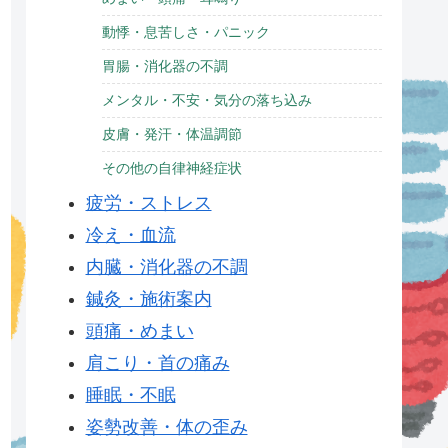
動悸・息苦しさ・パニック
胃腸・消化器の不調
メンタル・不安・気分の落ち込み
皮膚・発汗・体温調節
その他の自律神経症状
疲労・ストレス
冷え・血流
内臓・消化器の不調
鍼灸・施術案内
頭痛・めまい
肩こり・首の痛み
睡眠・不眠
姿勢改善・体の歪み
########################################
* Instructions for the task
Apart from the pictures, every line above must be printed exactly.

* Completed task
動悸・息苦しさ・パニック
胃腸・消化器の不調
メンタル・不安・気分の落ち込み
皮膚・発汗・体温調節
その他の自律神経症状
疲労・ストレス
冷え・血流
内臓・消化器の不調
鍼灸・施術案内
頭痛・めまい
肩こり・首の痛み
睡眠・不眠
姿勢改善・体の歪み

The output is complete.